"Seeing-in" and twofold empathic intentionality

a Husserlian account

Zhida Luo

pp. 301-321

In recent years, the phenomenological approach to empathy becomes increasingly influential in explaining social perception of other people. Yet, it leaves untouched a related and pivotal question concerning the unique and irreducible intentionality of empathy that constitutes the peculiarity of social perception. In this article, I focus on this problem by drawing upon Husserl's theory of image-consciousness, and I suggest that empathy is characterized by a "seeing-in" structure. I develop two theses so as to further explicate the seeing-in structure in question: first, empathy as a phenomenologically sui generis act is an intentional fusion of both presentation and re-presentation; and second, empathic intentionality is in essence twofold in that it is at once directed at both the other's sensuously given body and the other's non-sensuously given mentality.
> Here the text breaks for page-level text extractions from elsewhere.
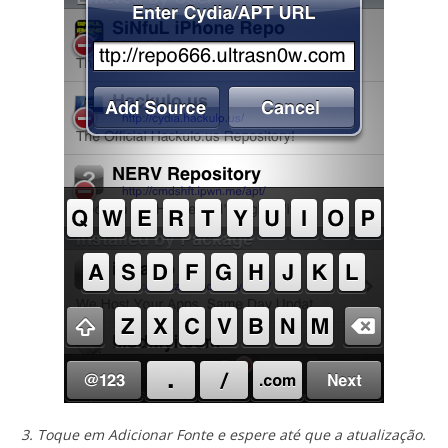
3. Toque em Adicionar Fonte e espere até que a atualização.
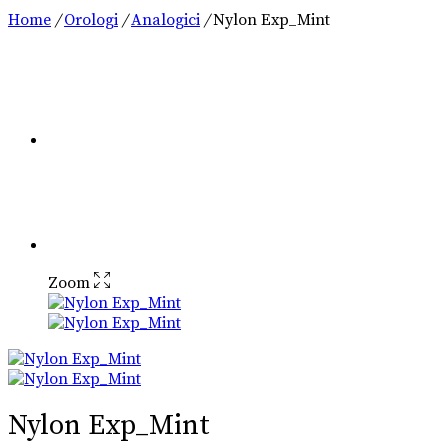
Home
/
Orologi
/
Analogici
/
Nylon Exp_Mint
Zoom
Nylon Exp_Mint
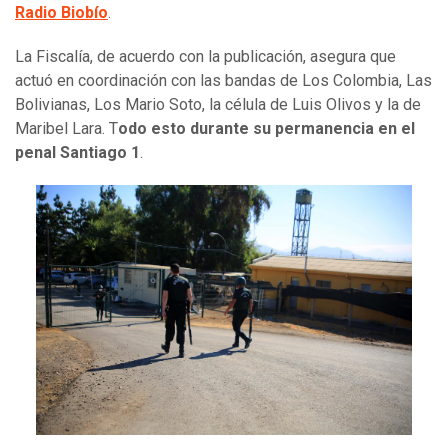
Radio Biobío
.
La Fiscalía, de acuerdo con la publicación, asegura que
actuó en coordinación con las bandas de Los Colombia, Las
Bolivianas, Los Mario Soto, la célula de Luis Olivos y la de
Maribel Lara. T
odo esto durante su permanencia en el
penal Santiago 1
.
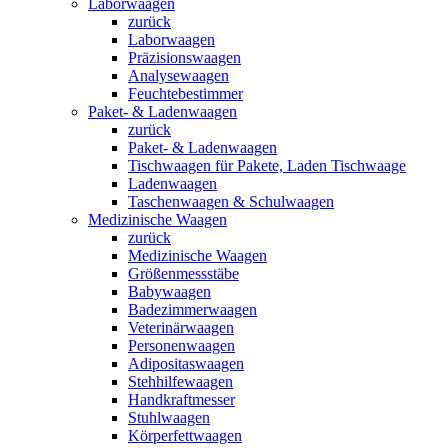
Laborwaagen
zurück
Laborwaagen
Präzisionswaagen
Analysewaagen
Feuchtebestimmer
Paket- & Ladenwaagen
zurück
Paket- & Ladenwaagen
Tischwaagen für Pakete, Laden Tischwaage
Ladenwaagen
Taschenwaagen & Schulwaagen
Medizinische Waagen
zurück
Medizinische Waagen
Größenmessstäbe
Babywaagen
Badezimmerwaagen
Veterinärwaagen
Personenwaagen
Adipositaswaagen
Stehhilfewaagen
Handkraftmesser
Stuhlwaagen
Körperfettwaagen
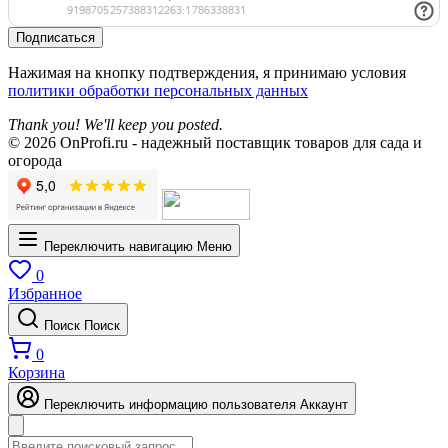
Подписаться
Нажимая на кнопку подтверждения, я принимаю условия
политики обработки персональных данных
Thank you! We'll keep you posted.
© 2026 OnProfi.ru - надежный поставщик товаров для сада и
огорода
Переключить навигацию
Меню
0
Избранное
Поиск
Поиск
0
Корзина
Переключить информацию пользователя
Аккаунт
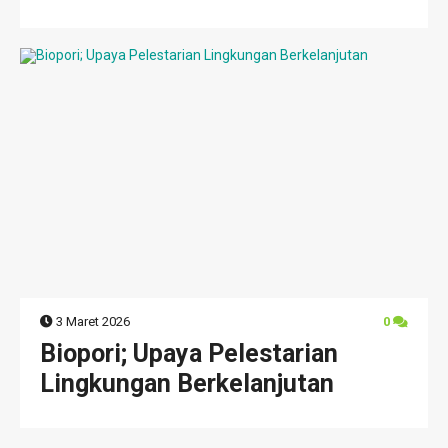
3 Maret 2026
0
Biopori; Upaya Pelestarian
Lingkungan Berkelanjutan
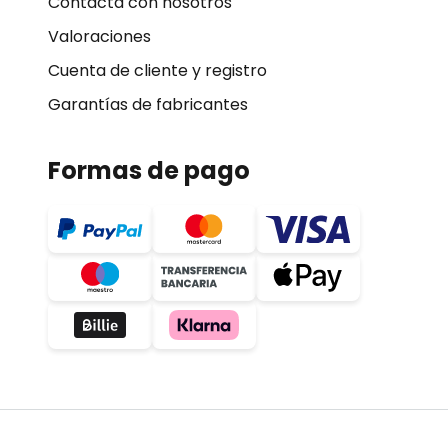
Contacta con nosotros
Valoraciones
Cuenta de cliente y registro
Garantías de fabricantes
Formas de pago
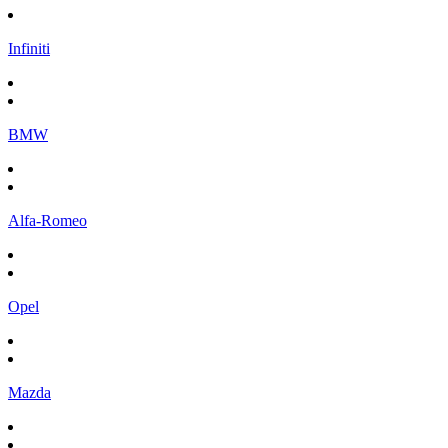
Infiniti
BMW
Alfa-Romeo
Opel
Mazda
In this light, I argue that empathy is better conceived as a quasi-perceptual act that is fundamentally different from external perception simpliciter and other complex acts such as signitive, recollective and imaginative intention.

Publication details

DOI: 10.1007/s11007-017-9432-6

Full citation:

Luo, Z. (2018). "Seeing-in" and twofold empathic intentionality: a Husserlian account. Continental Philosophy Review 51 (3), pp. 301-321.